(Dataset excerpts)

=======

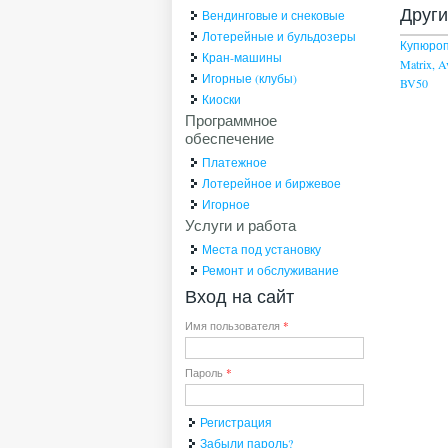
Друг
Вендинговые и снековые
Лотерейные и бульдозеры
Купюроп
Кран-машины
Matrix, A
Игорные (клубы)
BV50
Киоски
Программное
обеспечение
Платежное
Лотерейное и биржевое
Игорное
Услуги и работа
Места под установку
Ремонт и обслуживание
Вход на сайт
Имя пользователя
*
Пароль
*
Регистрация
Забыли пароль?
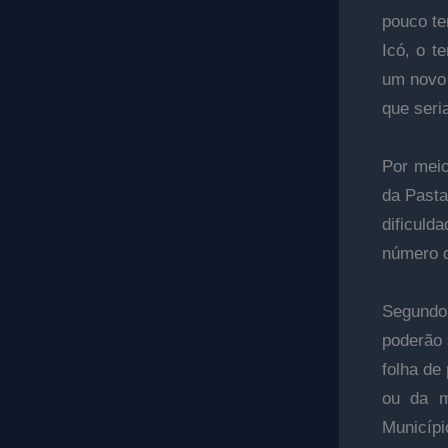
pouco te
Icó, o t
um novo 
que seri
Por meio
da Pasta
dificuld
número d
Segundo
poderão 
folha de
ou da m
Municípi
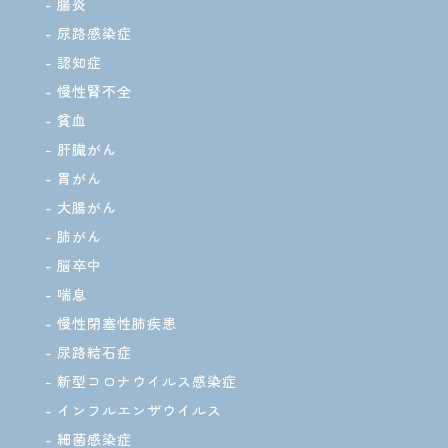
腸炎
尿路感染症
認知症
慢性腎不全
貧血
肝臓がん
胃がん
大腸がん
肺がん
脳卒中
喘息
慢性閉塞性肺疾患
尿路結石症
新型コロナウイルス感染症
インフルエンザウイルス
細菌感染症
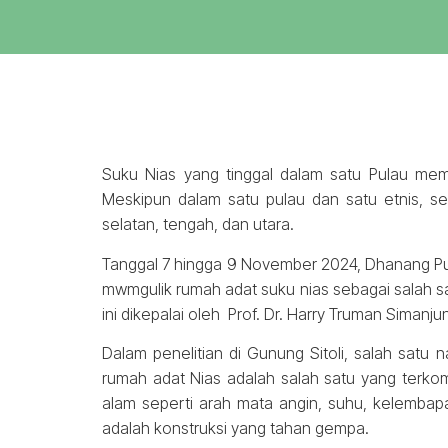
Suku Nias yang tinggal dalam satu Pulau memi
Meskipun dalam satu pulau dan satu etnis, se
selatan, tengah, dan utara.
Tanggal 7 hingga 9 November 2024, Dhanang Pu
mwmgulik rumah adat suku nias sebagai salah sat
ini dikepalai oleh Prof. Dr. Harry Truman Simanju
Dalam penelitian di Gunung Sitoli, salah sat
rumah adat Nias adalah salah satu yang terk
alam seperti arah mata angin, suhu, kelembap
adalah konstruksi yang tahan gempa.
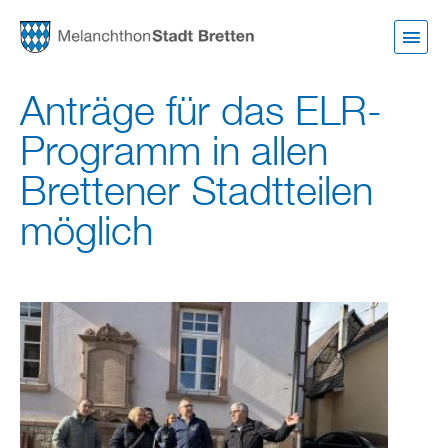
Direkt
zum
Inhalt
Anträge für das ELR-
Programm in allen
Brettener Stadtteilen
möglich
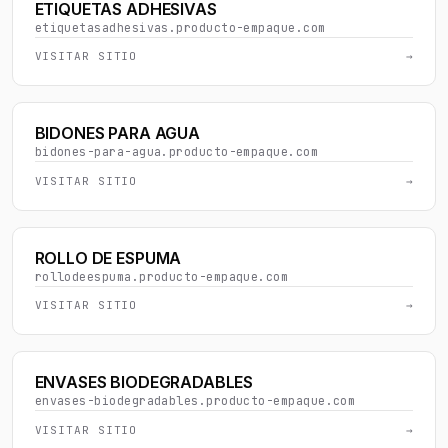
ETIQUETAS ADHESIVAS
etiquetasadhesivas.producto-empaque.com
VISITAR SITIO
→
BIDONES PARA AGUA
bidones-para-agua.producto-empaque.com
VISITAR SITIO
→
ROLLO DE ESPUMA
rollodeespuma.producto-empaque.com
VISITAR SITIO
→
ENVASES BIODEGRADABLES
envases-biodegradables.producto-empaque.com
VISITAR SITIO
→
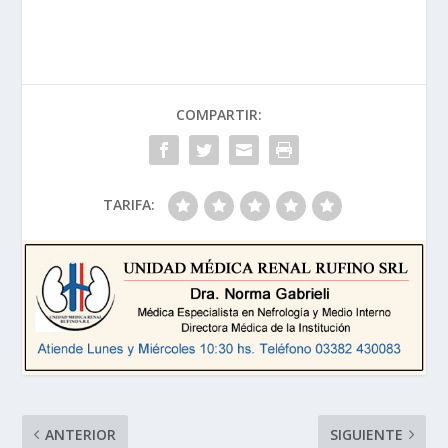
COMPARTIR:
TARIFA:
ANTERIOR
SIGUIENTE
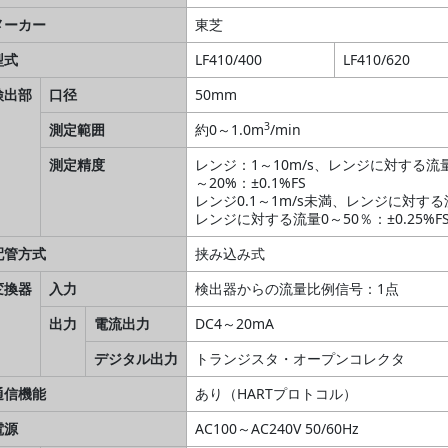
メーカー
東芝
型式
LF410/400
LF410/620
検出部
口径
50mm
3
測定範囲
約0～1.0m
/min
測定精度
レンジ：1～10m/s、レンジに対する流量20
～20%：±0.1%FS
レンジ0.1～1m/s未満、レンジに対する流量5
レンジに対する流量0～50％：±0.25%F
配管方式
挟み込み式
変換器
入力
検出器からの流量比例信号：1点
出力
電流出力
DC4～20mA
デジタル出力
トランジスタ・オープンコレクタ
通信機能
あり（HARTプロトコル）
電源
AC100～AC240V 50/60Hz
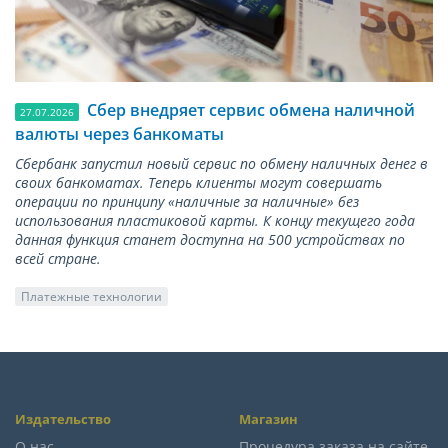
Сбер внедряет сервис обмена наличной
27.07.2026
валюты через банкоматы
Сбербанк запустил новый сервис по обмену наличных денег в
своих банкоматах. Теперь клиенты могут совершать
операции по принципу «наличные за наличные» без
использования пластиковой карты. К концу текущего года
данная функция станет доступна на 500 устройствах по
всей стране.
Платежные технологии
Издательство
Магазин
О нас
Процедура заказа на сайте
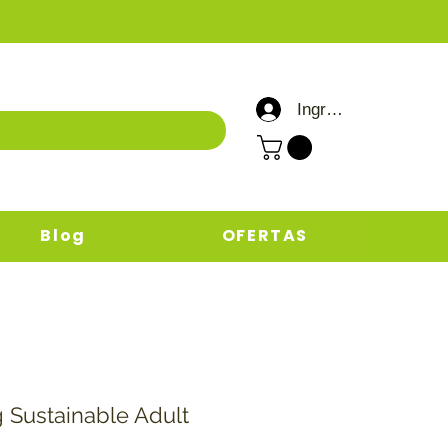
Ingresar / Registrar
Blog
OFERTAS
g Sustainable Adult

=======

■ Exercise requirements: Reproduce the lines above starting at the one with "レンジに対する流量0～50％：±0.25%F" and ending at the one with "использования пластиковой карты.", both included, exactly and with no pictures.

■ The answer:
レンジに対する流量0～50％：±0.25%F
配管方式
挟み込み式
変換器
入力
検出器からの流量比例信号：1点
出力
電流出力
DC4～20mA
デジタル出力
トランジスタ・オープンコレクタ
通信機能
あり（HARTプロトコル）
電源
AC100～AC240V 50/60Hz
Сбер внедряет сервис обмена наличной
27.07.2026
валюты через банкоматы
Сбербанк запустил новый сервис по обмену наличных денег в
своих банкоматах. Теперь клиенты могут совершать
операции по принципу «наличные за наличные» без
использования пластиковой карты. К концу текущего года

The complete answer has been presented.